Broader Applications for Large-Scale Ingestion Systems

While this specific solution addressed a particular issue in a search indexing system, the principles apply broadly to large-scale ingestion systems:

Question assumptions about uniformity: Many system designs assume uniform processing characteristics that don't hold at scale. Identifying and challenging these assumptions is crucial.
Look for normalization opportunities: Normalizing work units (whether message size, processing time, or resource consumption) can dramatically improve predictability and throughput.
Use data to guide partitioning: The specific thresholds for our partitioning logic came from actual production data. This data-driven approach ensured we were optimizing for real-world conditions, not theoretical scenarios.
Solve problems at the right layer: By implementing partitioning upstream from the queue consumer, we avoided complicating the core processing logic.
Think in terms of work units: Rather than treating messages as atomic units, conceptualize in terms of discrete work units. This mental model opens up opportunities for optimization.

Monitoring and Metrics

To even have data to come up with above hypothesis, I recommend tracking these key metrics:

Message size distribution: Understand the variance in your message sizes across different message types.
Processing time per message: Identify correlations between message size and processing time.
Queue depth over time: Detect patterns in how queues build up and drain.
End-to-end latency: The ultimate indicator of system health.
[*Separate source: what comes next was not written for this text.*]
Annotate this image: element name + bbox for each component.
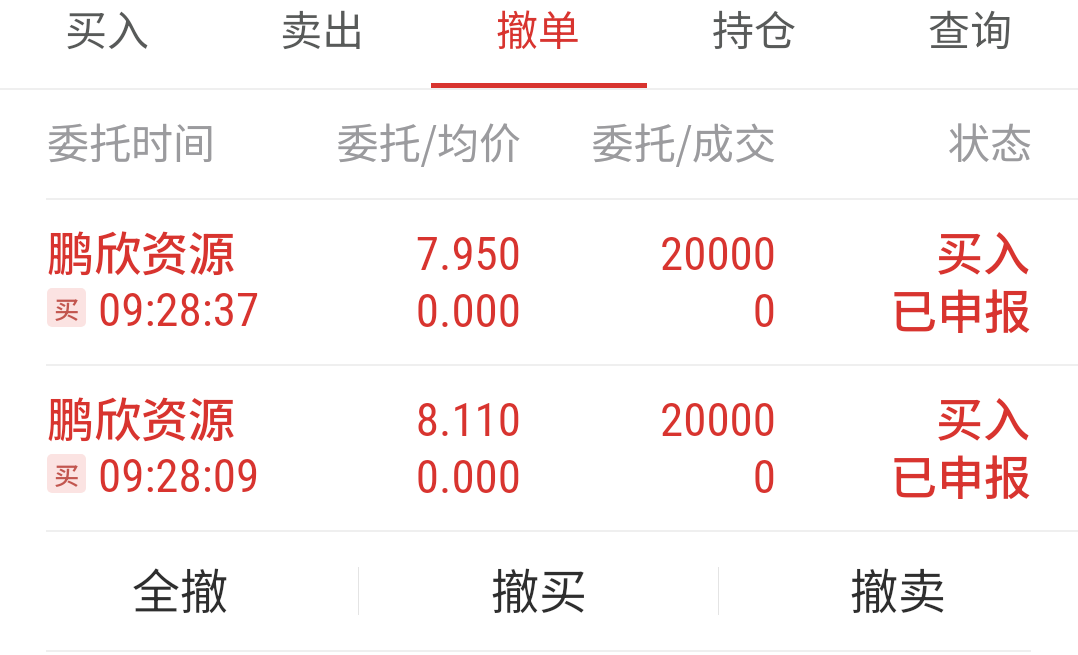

With these metrics in place, you can identify size-related bottlenecks and determine appropriate thresholds for message partitioning.

Conclusion

Building high-performance, large-scale ingestion systems requires moving beyond textbook approaches and adapting to real-world complexities. The message partitioning solution I've described exemplifies how seemingly small optimizations can have outsized impacts on system performance.

What makes this approach particularly powerful is its simplicity and broad applicability. You don't need complex algorithms or expensive resources to implement message partitioning-just a clear understanding of your workload characteristics and a willingness to challenge assumptions.

If you're facing similar challenges with uneven processing in your high-volume queue systems, I encourage you to consider whether message partitioning might be the right solution for you.